+++ PROVIDED MATERIAL

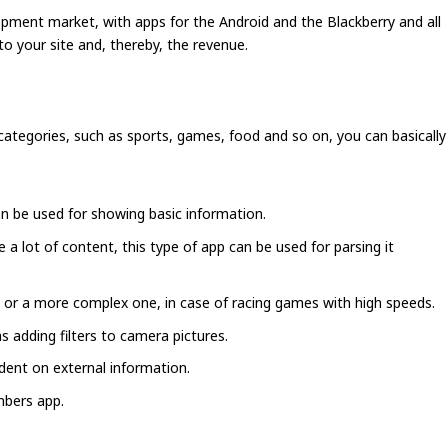
opment market, with apps for the Android and the Blackberry and all
to your site and, thereby, the revenue.
ategories, such as sports, games, food and so on, you can basically
an be used for showing basic information.
a lot of content, this type of app can be used for parsing it
 or a more complex one, in case of racing games with high speeds.
 adding filters to camera pictures.
dent on external information.
mbers app.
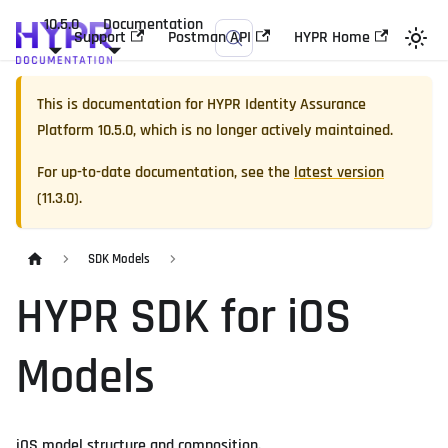
10.5.0
Documentation
Support
Postman API
HYPR Home
This is documentation for
HYPR Identity Assurance
Platform
10.5.0
, which is no longer actively maintained.
For up-to-date documentation, see the
latest version
(
11.3.0
).
SDK Models
HYPR SDK for iOS
Models
iOS model structure and composition.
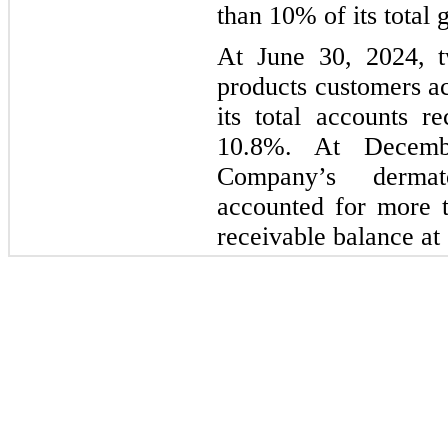
than 10% of its total
At June 30, 2024, t
products customers a
its total accounts 
10.8%. At Decemb
Company’s dermat
accounted for more t
receivable balance at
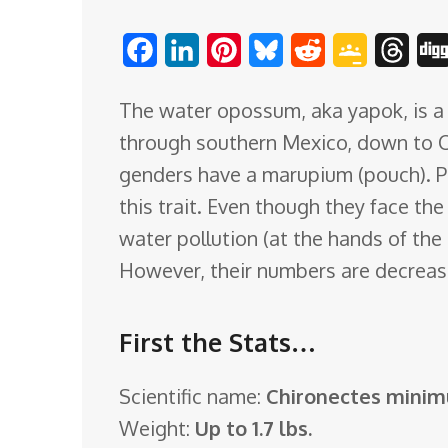
o
F
L
P
B
R
G
T
m
a
i
i
l
e
o
h
The water opossum, aka yapok, is a 
c
n
n
u
d
o
r
through southern Mexico, down to C
e
k
t
e
d
g
e
genders have a marupium (pouch). Pr
b
e
e
s
i
l
a
this trait. Even though they face the
o
d
r
k
t
e
d
water pollution (at the hands of the 
o
I
e
y
C
s
However, their numbers are decreas
k
n
s
l
t
a
First the Stats…
s
s
Scientific name:
Chironectes minim
r
Weight:
Up to 1.7 lbs.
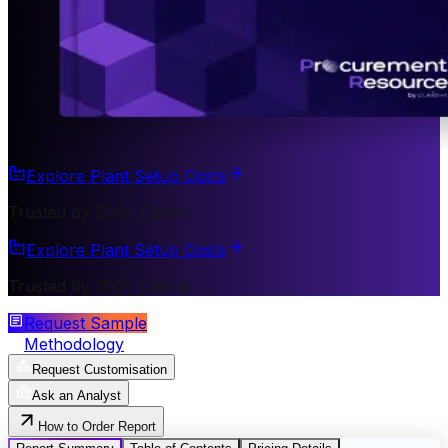
Explore Plant Setup Costs
Trusted by 200+ Clients
Explore Plant Setup Costs
Trusted by 200+ Clients
Request Sample
Methodology
Request Customisation
Ask an Analyst
How to Order Report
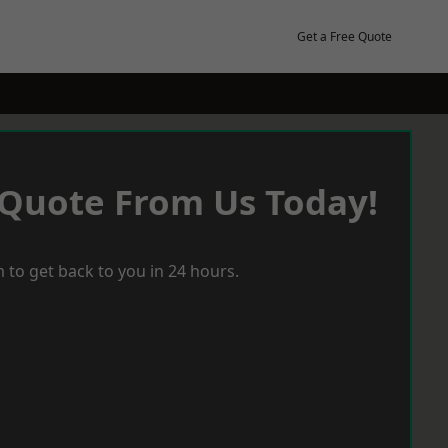
Get a Free Quote
 Quote From Us Today!
 to get back to you in 24 hours.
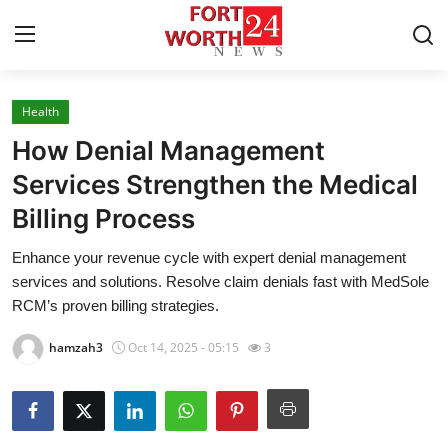
Health
Home
How Denial Management
Press Release
Services Strengthen the Medical
Billing Process
Contact
Enhance your revenue cycle with expert denial management
Privacy Policy
services and solutions. Resolve claim denials fast with MedSole
RCM’s proven billing strategies.
About
hamzah3
Oct 14, 2025 - 05:15
3
News Network
Health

++++++

WHAT IS EXPECTED: Leaving all pictures aside, quote each record exactly.

YOUR SOLUTION:
opment market, with apps for the Android and the Blackberry and all
to your site and, thereby, the revenue.
ategories, such as sports, games, food and so on, you can basically
an be used for showing basic information.
a lot of content, this type of app can be used for parsing it
 or a more complex one, in case of racing games with high speeds.
 adding filters to camera pictures.
dent on external information.
mbers app.
10.5.0
Documentation
Support
Postman API
HYPR Home
This is documentation for
HYPR Identity Assurance
Platform
10.5.0
, which is no longer actively maintained.
For up-to-date documentation, see the
latest version
(
11.3.0
).
SDK Models
HYPR SDK for iOS
Models
iOS model structure and composition.
than 10% of its total
At June 30, 2024, t
products customers a
its total accounts 
10.8%. At Decemb
Company’s dermat
accounted for more t
receivable balance at
o
F
L
P
B
R
G
T
m
a
i
i
l
e
o
h
The water opossum, aka yapok, is a 
c
n
n
u
d
o
r
through southern Mexico, down to C
e
k
t
e
d
g
e
genders have a marupium (pouch). Pr
b
e
e
s
i
l
a
this trait. Even though they face the
o
d
r
k
t
e
d
water pollution (at the hands of the 
o
I
e
y
C
s
However, their numbers are decreas
k
n
s
l
t
a
First the Stats…
s
s
Scientific name:
Chironectes minim
r
Weight:
Up to 1.7 lbs.
Explore Plant Setup Costs
Trusted by 200+ Clients
Explore Plant Setup Costs
Trusted by 200+ Clients
Request Sample
Methodology
Request Customisation
Ask an Analyst
How to Order Report
Get a Free Quote
 Quote From Us Today!
 to get back to you in 24 hours.
Health
Home
How Denial Management
Press Release
Services Strengthen the Medical
Billing Process
Contact
Enhance your revenue cycle with expert denial management
Privacy Policy
services and solutions. Resolve claim denials fast with MedSole
RCM’s proven billing strategies.
About
hamzah3
Oct 14, 2025 - 05:15
3
News Network
Health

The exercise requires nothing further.